September 17, 2004



Asia To Overtake Europe In Animal Feed Production

European meat producers are likely to find themselves increasingly threatened by continuing growth in Asia and America, an international animal feed consultant warned yesterday.


Within 20 years, he said, Asia will move from third place behind the Americas and Europe to become the undisputed leader in animal feed production.


This will be fuelled by a combination of demographic changes and population growth, increased personal disposable income as well as changes in eating habits, with a move towards more animal protein consumption.


Speaking at Nottingham University, Dr Paul Meggison said that there were still opportunities for British and other European countries to get a share in this growing market. But he warned that "most of the cherries had already been picked".


He said that against the success of a few companies, such as Grampian Country Food Group which had established a poultry unit in Thailand, most had failed by being unaware of cultural differences, poor communications and lack of commitment. Only by linking up with local business groups could others hope to achieve some level of success, he said.


But while Brazil and Argentina have been intent on increasing beef and poultry production to gain an increased share of the world market, Meggison sees the Asian increase as a way of satisfying home demand.

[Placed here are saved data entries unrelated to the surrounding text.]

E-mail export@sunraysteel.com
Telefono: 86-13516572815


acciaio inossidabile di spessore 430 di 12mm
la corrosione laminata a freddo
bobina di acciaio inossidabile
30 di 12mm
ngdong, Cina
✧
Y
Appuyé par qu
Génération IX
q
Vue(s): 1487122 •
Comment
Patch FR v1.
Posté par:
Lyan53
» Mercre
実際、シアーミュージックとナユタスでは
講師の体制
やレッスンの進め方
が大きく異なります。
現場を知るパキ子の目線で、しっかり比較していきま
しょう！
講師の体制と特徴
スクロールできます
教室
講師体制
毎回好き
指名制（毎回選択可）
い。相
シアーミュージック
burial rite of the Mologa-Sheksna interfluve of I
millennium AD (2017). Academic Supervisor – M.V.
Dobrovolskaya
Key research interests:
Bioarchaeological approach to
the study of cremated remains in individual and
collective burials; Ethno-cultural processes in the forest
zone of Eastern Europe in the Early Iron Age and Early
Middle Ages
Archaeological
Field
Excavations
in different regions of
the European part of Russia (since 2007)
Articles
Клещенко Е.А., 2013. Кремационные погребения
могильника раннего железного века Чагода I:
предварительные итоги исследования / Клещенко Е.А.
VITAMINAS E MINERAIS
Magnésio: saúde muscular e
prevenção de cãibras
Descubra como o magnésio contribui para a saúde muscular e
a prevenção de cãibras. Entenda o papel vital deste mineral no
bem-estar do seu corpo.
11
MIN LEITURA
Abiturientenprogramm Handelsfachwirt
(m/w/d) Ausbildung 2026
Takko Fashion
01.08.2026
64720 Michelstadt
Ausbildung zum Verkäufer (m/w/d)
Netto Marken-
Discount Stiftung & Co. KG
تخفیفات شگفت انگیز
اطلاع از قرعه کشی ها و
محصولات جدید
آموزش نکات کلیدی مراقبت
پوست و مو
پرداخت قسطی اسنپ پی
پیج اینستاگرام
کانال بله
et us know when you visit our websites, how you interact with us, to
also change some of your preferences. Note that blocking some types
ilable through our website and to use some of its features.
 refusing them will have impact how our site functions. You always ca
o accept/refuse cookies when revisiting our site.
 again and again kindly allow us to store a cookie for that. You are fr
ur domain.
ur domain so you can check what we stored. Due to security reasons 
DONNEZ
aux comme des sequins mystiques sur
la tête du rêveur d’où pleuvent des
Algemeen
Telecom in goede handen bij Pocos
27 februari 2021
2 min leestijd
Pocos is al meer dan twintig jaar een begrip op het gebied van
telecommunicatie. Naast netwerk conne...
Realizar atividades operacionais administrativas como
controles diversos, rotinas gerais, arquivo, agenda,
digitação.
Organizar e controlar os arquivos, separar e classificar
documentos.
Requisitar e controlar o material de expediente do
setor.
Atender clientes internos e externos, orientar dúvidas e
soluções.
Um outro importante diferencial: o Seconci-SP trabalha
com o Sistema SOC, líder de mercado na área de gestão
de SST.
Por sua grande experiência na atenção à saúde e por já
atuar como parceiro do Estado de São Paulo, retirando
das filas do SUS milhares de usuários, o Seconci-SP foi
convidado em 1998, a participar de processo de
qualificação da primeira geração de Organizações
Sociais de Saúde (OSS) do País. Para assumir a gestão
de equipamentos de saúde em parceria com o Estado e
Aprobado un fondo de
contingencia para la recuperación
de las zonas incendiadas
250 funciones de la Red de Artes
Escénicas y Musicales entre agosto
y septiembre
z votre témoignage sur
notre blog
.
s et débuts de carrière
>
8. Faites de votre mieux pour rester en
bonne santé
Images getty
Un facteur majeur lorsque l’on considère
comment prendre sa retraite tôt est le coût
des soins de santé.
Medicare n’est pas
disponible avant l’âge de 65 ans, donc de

"Notwithstanding net imports of livestock products into high population-density Asian markets such as Singapore, Korea, Taiwan and Hong Kong, there are strong indications of increasing self-sufficiency in livestock production within the region, especially if Australia is added.


"This will clearly place pressure on meat-product exports from nations such as Denmark, the Netherlands, Brazil, the US and Canada."


The reported discovery of three cases of BSE in meat from the US and Canada, as well as British and Dutch foot-and-mouth disease problems, had a devastating effect on export opportunities to Asia.


While "rich pickings" for European investment in the feed industries in most Asian countries had long gone, Meggison said there were still opportunities for co-operation in the production and sale of speciality feeds, feed additives and micro-nutrients.